What distinguishes your experience of musicians you know vs. musicians you don’t is your openness to what the person on stage is doing. Close yourself and it’s dull; open yourself and oh gracious, what a beautiful thing that guy just did with his voice.
Kennedy’s next point is that “the musicians you love will disappoint you.” Live performance is a risk. Musicians have off nights; audiences are capricious; venue policies can spoil even the most well-conceived evening. He describes one of his first gigs: They Might Be Giants, who were just two middle-aged guys playing clever music. The complaint: The show didn’t resemble Van Halen’s Jump video. Did he not notice David Lee Roth’s multiple costume changes in the course of one 3-minute pop song? TMBG disappointed because the writer wasn’t up for the experience of the evening. (Note also the writer’s admission that he attended with a girl he’d just broken up with. That’d put a wet blanket on any gig. I saw David Bowie and Nine Inch Nails with my wife (previous) and a guy she was having an affair with. It was a fantastic show, but I was not the ideal audience. Next time Bowie came to town, I went alone.) The artists you love offer you nothing more than the opportunity to see and hear them perform (depending on your place in the venue). Adjust your expectations accordingly and you won’t be disappointed. If you’re grown up enough to do so.

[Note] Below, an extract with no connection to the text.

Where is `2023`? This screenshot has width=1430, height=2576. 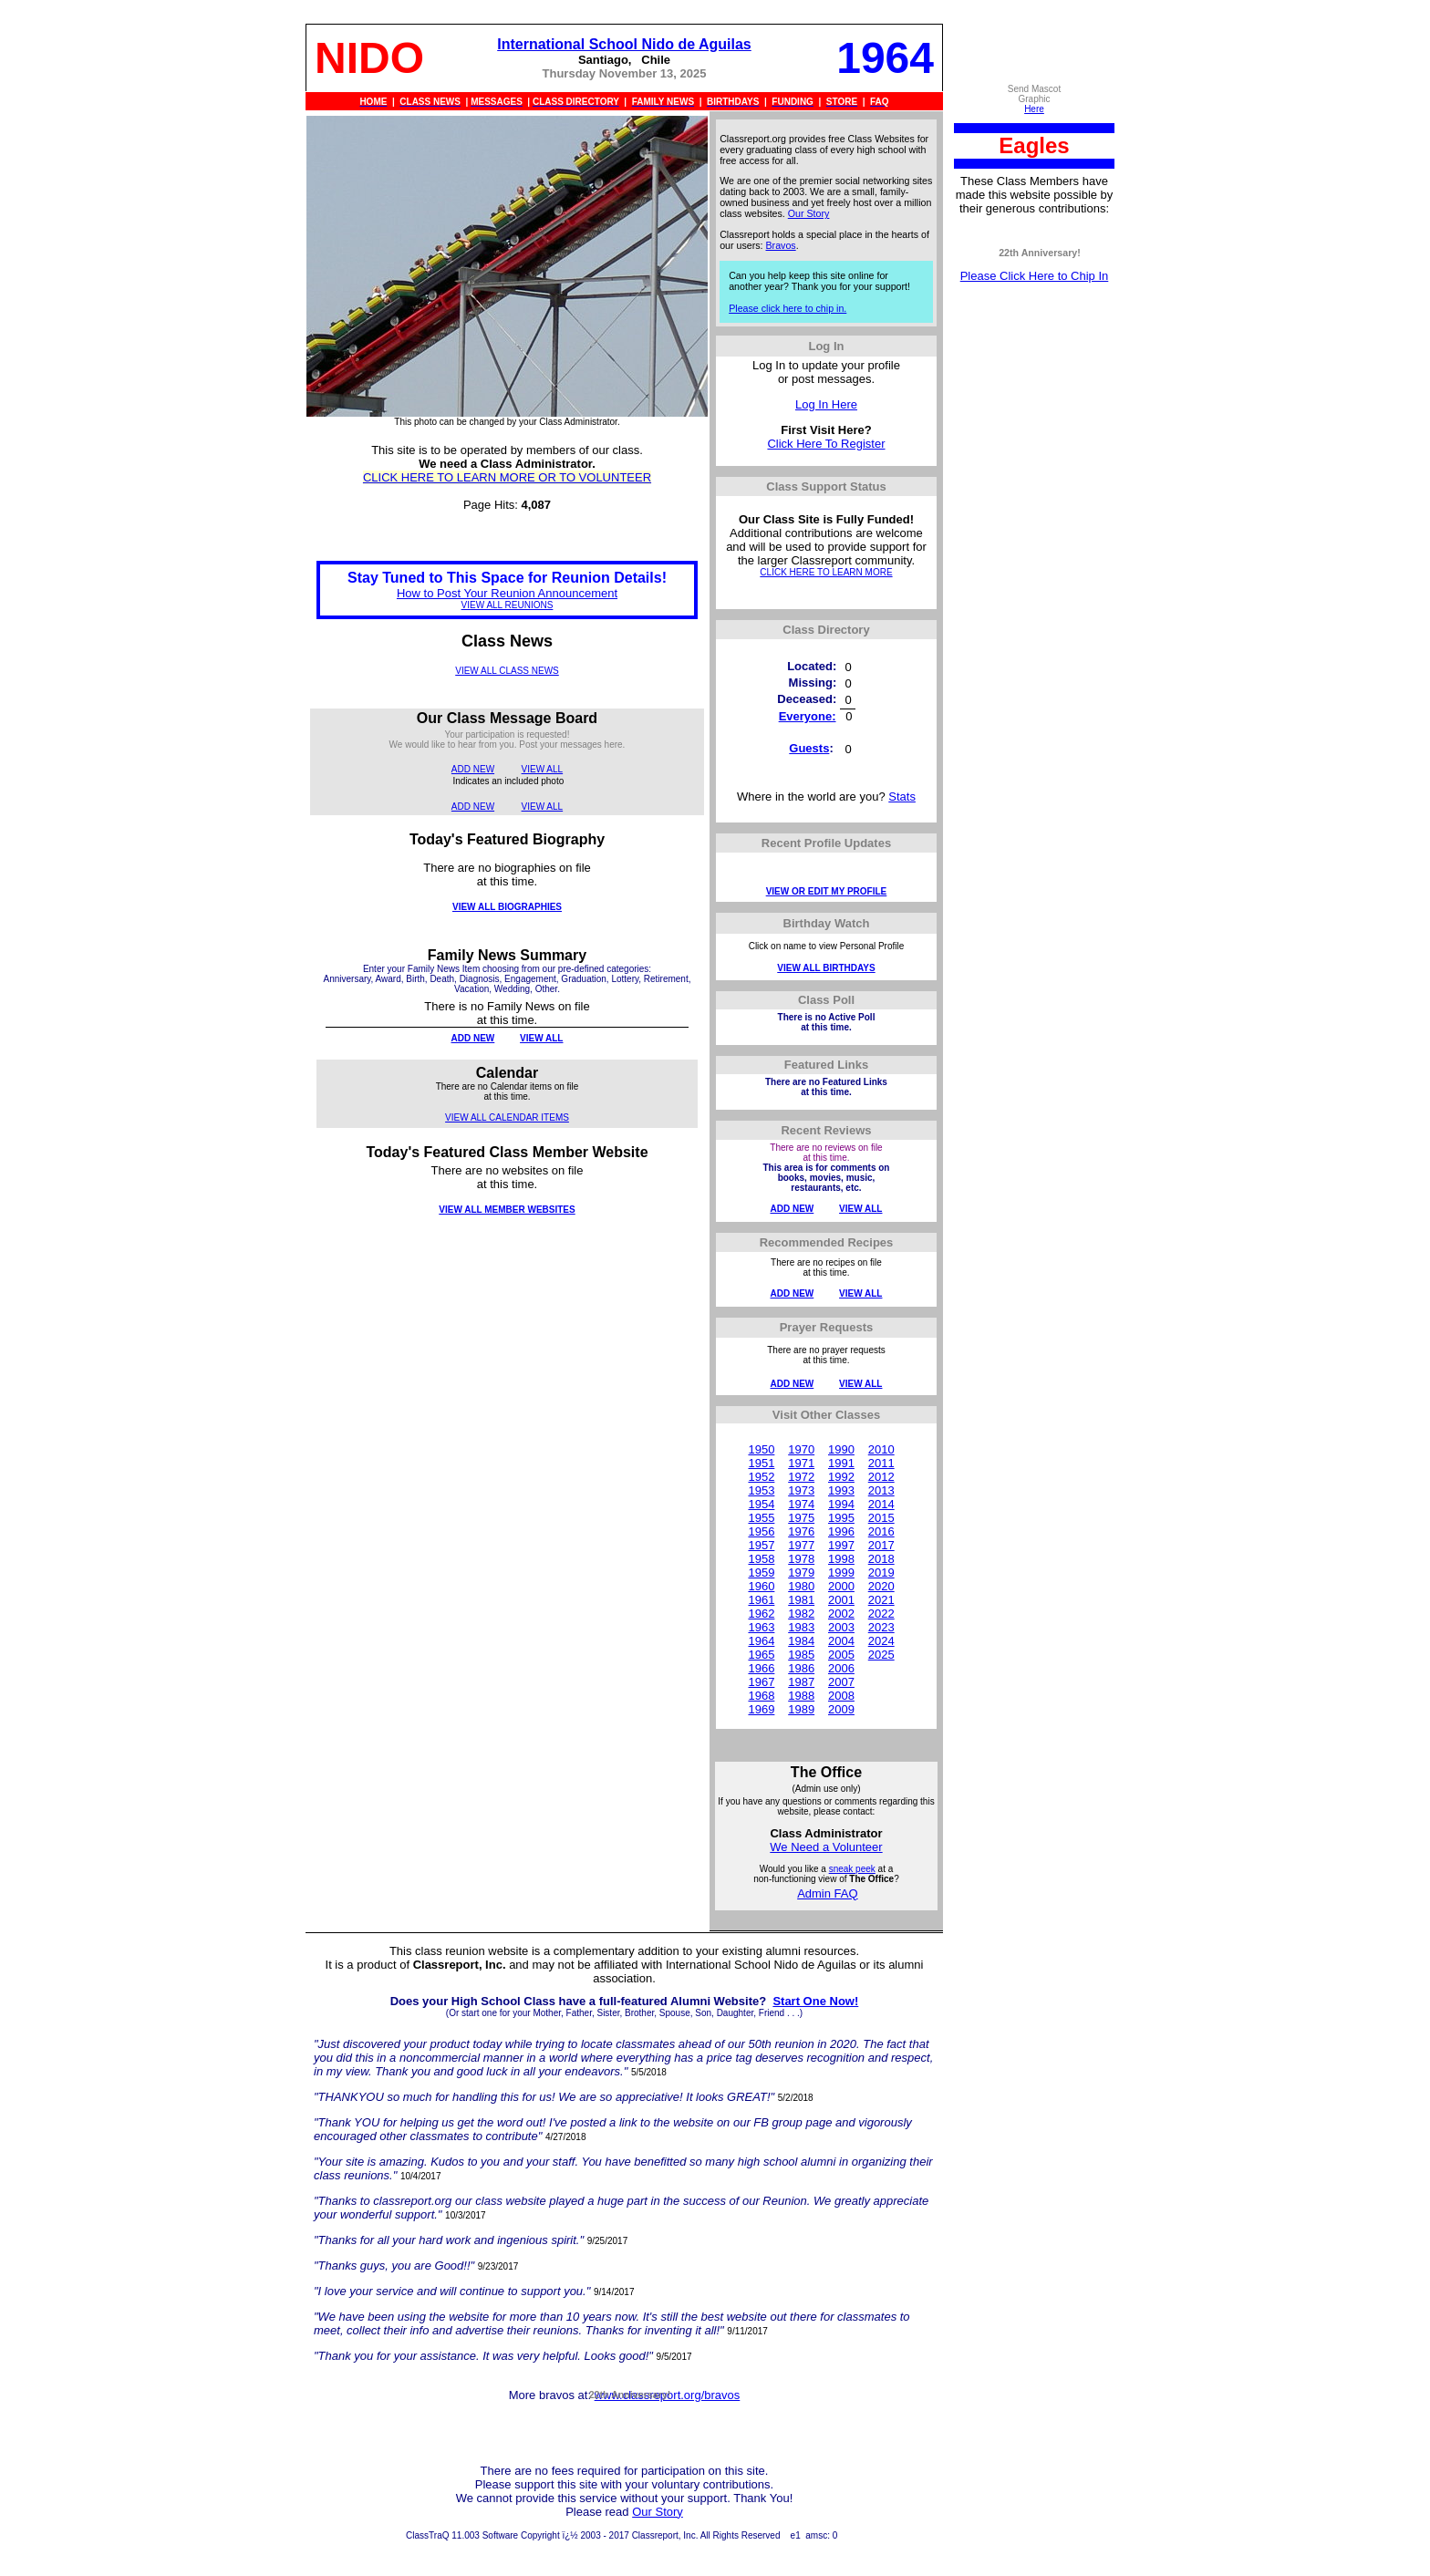 2023 is located at coordinates (881, 1627).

The writer’s comments about TMBG and Van Halen, however, come from  his  next supporting argument: Live music, as a medium, is structurally flawed. His assertion here is that the tension between an audience wanting to hear exactly what’s on the album goes head to head with their desire to hear something new in the music and the artist’s desire/lack thereof to actually perform. In the 80s, Bruce Springsteen released a slow, mournful arrangement of Born To Run which he used briefly in his live sets. Artistic freedom, yes, but I was also relieved that the version he played when I saw him the following year was closer to that on the album. Springsteen might be an exceptional  case because of his sheer showmanship. Few young artists can dredge up the experience Bruce’s thousands of road hours provide him. Again, there’s got to be a trust between performer and audience that the experience is not one way.
Kennedy then goes after the nature of the booking system. Acts get booked based on a lot of factors that aren’t talent or entertainment value. Fair enough, but that has little to do with live music as a whole being lousy. What it means is that, especially at the low-budget end of the live music spectrum, there will be surprises no matter the gig. And that’s part of the experience. To be fair, he talked about hustling for gigs and getting cut slack because his band were “two white males with college-town cultural fluency”. That doesn’t speak well for him or his band, but one clapping to him for acknowledging his privilege.
His concluding advice to bands, venues, and audiences is an effort to make live music kinda suck less and points up that he’s not so much against all  live music but against the aspects of it that have become unbearable. I’m with him on that.
And Neil Young’s Union Man, from which we get the line “Live Music Is Better Bumper Stickers Should Be Issued”.